Company's gaming division to limit spending, shift budget away from unlicensed titles

With no end in sight to China's game approval freeze, Tencent continues to struggle against growing profit drops. To weather the storm, now it seems the Chinese gaming giant will undergo budget cuts to games that haven't made it through the licensing process.

Bloomberg reports that Tencent informed marketing executives of the budget decrease a few days ago via a letter asking them to keep a close eye on cash flow and keep spending in check so they can "endure the hard times together." In practice, this means for example that unlicensed games will need to return any unspent marketing money to Tencent as a whole to be used elsewhere.

Those unlicensed games represent the vast majority of Tencent's budget troubles. Due a freeze on game licenses being issued in China by the government apparently due to concerns about child myopia, hardly any games have been approved for release in the country since April.
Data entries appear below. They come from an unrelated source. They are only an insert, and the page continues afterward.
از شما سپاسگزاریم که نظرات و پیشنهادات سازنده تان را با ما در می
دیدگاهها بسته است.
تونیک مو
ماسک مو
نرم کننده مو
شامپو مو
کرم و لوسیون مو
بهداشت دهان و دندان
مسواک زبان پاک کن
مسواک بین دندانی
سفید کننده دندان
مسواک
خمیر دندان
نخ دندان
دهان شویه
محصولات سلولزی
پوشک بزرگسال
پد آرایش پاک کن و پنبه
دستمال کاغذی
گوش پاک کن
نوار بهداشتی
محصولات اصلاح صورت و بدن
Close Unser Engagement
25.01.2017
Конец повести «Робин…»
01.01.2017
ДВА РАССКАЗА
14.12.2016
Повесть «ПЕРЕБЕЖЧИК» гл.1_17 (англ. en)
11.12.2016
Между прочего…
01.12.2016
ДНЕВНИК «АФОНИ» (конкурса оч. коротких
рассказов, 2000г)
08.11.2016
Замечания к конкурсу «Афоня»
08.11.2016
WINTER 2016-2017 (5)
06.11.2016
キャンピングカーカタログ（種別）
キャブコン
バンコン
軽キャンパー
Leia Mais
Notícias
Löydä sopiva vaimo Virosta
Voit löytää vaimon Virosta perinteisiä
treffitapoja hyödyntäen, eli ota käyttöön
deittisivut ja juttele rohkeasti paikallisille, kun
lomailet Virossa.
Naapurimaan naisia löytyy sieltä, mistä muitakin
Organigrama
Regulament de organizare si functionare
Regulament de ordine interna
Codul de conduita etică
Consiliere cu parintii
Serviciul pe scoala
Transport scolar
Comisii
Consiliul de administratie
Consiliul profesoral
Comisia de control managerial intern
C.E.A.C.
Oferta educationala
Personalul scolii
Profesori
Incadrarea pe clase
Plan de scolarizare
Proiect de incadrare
Until recently, there was hope of some approvals for companies like Tencent through a special "green channel," but that too has been closed.

As a result of the freeze, the Chinese game market has slowed considerably, a change that's beginning to have an effect on the international industry as well. Tencent in particular has been struggling, seeing a loss of $190 billion in market value as of early October and undergoing a major restructure to focus on other technological trends and revenue sources.

It is unknown when the freeze will be lifted, though some analysts have said it could last as late as March 2019.